Your answer should consist of each line from the data below that contains "section".

---------- EXERCISE MATERIAL

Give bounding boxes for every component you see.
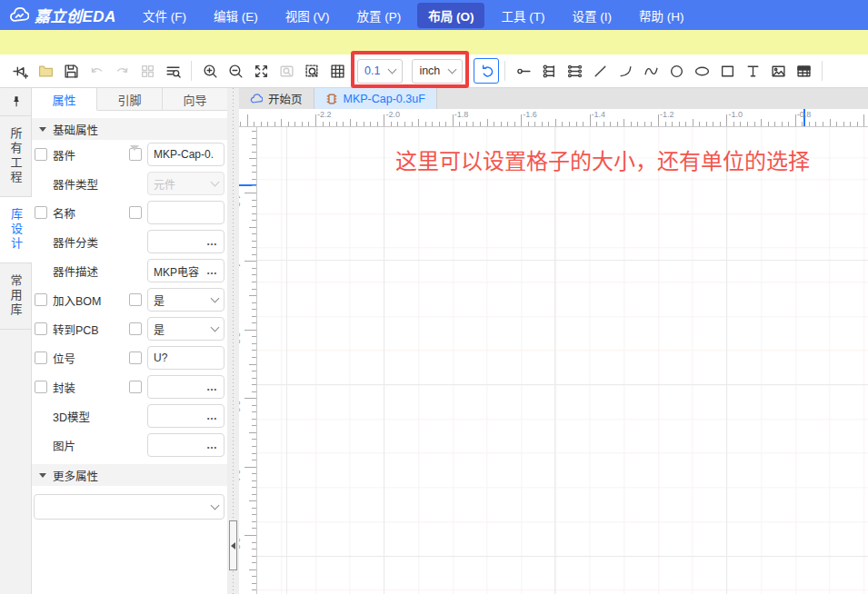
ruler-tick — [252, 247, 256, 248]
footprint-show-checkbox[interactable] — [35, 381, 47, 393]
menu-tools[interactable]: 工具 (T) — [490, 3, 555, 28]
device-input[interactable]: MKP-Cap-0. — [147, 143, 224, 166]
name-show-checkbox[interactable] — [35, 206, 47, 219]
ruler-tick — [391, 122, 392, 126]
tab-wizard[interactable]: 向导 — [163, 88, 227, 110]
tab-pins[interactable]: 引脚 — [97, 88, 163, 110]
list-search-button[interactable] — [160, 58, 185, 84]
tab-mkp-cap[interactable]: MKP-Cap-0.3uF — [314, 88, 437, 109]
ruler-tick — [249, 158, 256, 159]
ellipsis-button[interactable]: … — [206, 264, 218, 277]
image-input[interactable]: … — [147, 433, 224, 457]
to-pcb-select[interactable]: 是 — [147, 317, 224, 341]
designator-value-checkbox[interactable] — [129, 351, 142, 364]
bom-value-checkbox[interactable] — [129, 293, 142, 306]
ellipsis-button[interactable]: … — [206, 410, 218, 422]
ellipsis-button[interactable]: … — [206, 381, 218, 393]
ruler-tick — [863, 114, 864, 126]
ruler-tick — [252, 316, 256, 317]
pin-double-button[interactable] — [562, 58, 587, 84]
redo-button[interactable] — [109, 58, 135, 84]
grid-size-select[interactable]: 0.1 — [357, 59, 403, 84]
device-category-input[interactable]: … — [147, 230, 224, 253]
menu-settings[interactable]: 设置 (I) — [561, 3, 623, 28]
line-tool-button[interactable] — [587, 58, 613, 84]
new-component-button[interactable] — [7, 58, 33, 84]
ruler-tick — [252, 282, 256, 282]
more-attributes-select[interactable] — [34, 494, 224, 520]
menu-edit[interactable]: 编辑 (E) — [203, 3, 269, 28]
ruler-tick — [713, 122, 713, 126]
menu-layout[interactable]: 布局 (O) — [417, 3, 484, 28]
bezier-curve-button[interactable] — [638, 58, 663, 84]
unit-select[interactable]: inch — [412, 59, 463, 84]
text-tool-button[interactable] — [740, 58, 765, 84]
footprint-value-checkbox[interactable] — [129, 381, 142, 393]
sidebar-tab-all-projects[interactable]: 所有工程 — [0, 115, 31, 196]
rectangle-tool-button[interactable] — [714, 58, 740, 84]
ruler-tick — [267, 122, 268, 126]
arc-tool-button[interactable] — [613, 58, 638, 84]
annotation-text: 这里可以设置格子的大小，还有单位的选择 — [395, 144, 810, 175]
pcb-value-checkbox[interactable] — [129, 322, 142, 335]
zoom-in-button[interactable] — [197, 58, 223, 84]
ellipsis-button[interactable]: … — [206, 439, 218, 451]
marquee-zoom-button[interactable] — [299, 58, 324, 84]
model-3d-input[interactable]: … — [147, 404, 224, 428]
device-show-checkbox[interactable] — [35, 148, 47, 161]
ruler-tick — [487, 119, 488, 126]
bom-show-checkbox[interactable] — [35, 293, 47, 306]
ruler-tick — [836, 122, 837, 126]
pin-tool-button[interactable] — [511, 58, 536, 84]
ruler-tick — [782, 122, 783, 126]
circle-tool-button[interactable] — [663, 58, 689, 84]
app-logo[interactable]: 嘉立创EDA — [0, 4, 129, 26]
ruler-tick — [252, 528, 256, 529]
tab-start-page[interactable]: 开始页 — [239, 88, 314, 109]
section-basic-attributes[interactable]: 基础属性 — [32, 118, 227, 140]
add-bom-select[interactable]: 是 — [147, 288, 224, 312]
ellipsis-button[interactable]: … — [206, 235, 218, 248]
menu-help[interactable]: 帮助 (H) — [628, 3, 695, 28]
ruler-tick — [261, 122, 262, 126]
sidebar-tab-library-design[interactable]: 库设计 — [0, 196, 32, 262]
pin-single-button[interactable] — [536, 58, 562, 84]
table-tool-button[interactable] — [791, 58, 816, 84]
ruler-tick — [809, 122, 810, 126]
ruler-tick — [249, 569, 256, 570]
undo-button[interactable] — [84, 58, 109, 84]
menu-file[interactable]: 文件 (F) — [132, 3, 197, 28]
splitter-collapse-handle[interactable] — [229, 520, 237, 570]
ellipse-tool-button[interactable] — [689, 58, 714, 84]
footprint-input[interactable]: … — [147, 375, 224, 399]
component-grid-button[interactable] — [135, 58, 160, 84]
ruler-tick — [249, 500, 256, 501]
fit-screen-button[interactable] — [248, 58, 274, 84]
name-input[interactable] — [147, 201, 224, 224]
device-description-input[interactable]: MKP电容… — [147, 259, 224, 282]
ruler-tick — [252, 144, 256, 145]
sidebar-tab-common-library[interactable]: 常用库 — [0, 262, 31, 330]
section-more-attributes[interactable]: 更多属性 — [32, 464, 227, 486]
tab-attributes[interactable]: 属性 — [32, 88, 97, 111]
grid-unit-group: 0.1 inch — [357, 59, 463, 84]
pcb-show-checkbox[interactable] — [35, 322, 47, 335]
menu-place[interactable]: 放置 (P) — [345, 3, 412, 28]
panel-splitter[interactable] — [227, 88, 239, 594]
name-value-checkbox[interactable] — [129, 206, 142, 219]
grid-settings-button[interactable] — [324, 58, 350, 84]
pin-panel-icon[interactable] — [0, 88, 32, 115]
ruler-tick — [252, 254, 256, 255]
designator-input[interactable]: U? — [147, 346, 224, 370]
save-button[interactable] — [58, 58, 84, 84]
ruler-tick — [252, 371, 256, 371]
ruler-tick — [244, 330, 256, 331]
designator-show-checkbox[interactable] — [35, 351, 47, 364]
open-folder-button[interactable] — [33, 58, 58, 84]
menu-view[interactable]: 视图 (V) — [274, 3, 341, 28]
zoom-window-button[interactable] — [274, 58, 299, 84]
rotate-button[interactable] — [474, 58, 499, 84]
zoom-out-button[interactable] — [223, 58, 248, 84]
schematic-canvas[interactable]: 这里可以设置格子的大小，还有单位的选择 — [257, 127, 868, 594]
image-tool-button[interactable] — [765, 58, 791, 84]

--------------------
---------- EXERCISE MATERIAL

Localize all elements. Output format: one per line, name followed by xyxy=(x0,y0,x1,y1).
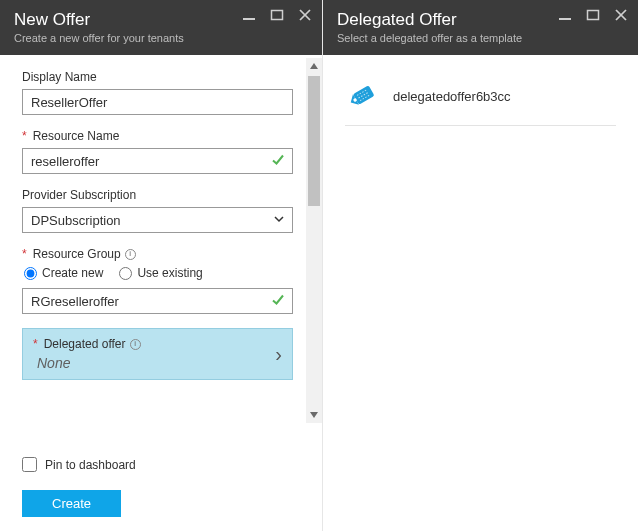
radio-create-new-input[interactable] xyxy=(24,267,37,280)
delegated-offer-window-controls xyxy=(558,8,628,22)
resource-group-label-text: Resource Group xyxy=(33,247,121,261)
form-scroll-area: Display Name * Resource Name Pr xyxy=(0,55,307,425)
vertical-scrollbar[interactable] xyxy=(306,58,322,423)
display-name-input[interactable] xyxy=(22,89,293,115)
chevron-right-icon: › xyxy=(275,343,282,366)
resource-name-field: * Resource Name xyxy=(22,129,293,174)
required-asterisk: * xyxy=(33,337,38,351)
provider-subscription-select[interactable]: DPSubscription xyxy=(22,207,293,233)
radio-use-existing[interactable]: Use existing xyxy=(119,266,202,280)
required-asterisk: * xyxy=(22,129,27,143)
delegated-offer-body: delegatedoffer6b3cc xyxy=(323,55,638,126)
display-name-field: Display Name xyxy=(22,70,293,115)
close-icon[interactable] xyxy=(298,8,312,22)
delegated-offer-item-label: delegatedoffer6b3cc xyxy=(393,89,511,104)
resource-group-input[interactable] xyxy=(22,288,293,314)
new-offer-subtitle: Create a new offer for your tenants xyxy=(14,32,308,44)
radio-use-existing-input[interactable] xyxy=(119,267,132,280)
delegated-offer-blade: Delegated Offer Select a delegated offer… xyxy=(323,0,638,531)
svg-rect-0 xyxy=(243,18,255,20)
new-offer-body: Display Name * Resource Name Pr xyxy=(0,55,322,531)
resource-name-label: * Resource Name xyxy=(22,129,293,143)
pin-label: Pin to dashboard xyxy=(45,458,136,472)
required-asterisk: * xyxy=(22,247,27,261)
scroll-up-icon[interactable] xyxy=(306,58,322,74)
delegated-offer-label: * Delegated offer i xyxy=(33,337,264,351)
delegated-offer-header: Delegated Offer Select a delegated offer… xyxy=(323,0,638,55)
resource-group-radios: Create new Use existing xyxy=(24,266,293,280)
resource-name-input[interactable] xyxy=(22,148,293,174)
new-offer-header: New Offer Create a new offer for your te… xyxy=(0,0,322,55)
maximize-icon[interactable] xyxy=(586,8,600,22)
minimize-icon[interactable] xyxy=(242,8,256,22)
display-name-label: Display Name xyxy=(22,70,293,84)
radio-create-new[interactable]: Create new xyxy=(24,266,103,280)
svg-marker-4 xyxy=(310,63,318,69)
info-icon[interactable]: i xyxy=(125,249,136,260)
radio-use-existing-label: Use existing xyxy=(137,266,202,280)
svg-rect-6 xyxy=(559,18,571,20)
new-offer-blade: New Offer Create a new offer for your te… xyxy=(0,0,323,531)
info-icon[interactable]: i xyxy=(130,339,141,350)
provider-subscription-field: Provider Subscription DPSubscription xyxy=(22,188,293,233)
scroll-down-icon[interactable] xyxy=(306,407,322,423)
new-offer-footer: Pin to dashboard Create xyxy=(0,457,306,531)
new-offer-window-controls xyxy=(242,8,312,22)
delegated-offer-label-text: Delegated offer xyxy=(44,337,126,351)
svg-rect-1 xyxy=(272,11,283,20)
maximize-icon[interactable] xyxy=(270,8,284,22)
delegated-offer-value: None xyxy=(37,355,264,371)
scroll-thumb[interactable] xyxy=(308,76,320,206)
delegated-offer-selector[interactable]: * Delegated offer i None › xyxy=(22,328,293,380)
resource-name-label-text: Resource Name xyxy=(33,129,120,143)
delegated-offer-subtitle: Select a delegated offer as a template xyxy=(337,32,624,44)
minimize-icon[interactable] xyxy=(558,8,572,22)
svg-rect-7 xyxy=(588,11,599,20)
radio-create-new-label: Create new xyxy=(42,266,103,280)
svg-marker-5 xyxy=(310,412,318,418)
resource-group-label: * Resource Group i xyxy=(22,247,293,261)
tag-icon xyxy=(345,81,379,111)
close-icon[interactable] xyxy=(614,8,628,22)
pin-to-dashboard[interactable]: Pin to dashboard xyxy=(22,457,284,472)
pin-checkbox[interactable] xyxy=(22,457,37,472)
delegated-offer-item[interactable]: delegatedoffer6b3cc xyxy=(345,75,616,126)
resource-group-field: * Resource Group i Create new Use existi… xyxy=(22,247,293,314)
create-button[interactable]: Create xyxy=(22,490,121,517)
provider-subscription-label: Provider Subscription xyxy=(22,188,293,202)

--------------------

● TASK OUTPUT:
section-basic-attributes[interactable]: 基础属性 — [32, 118, 227, 140]
section-more-attributes[interactable]: 更多属性 — [32, 464, 227, 486]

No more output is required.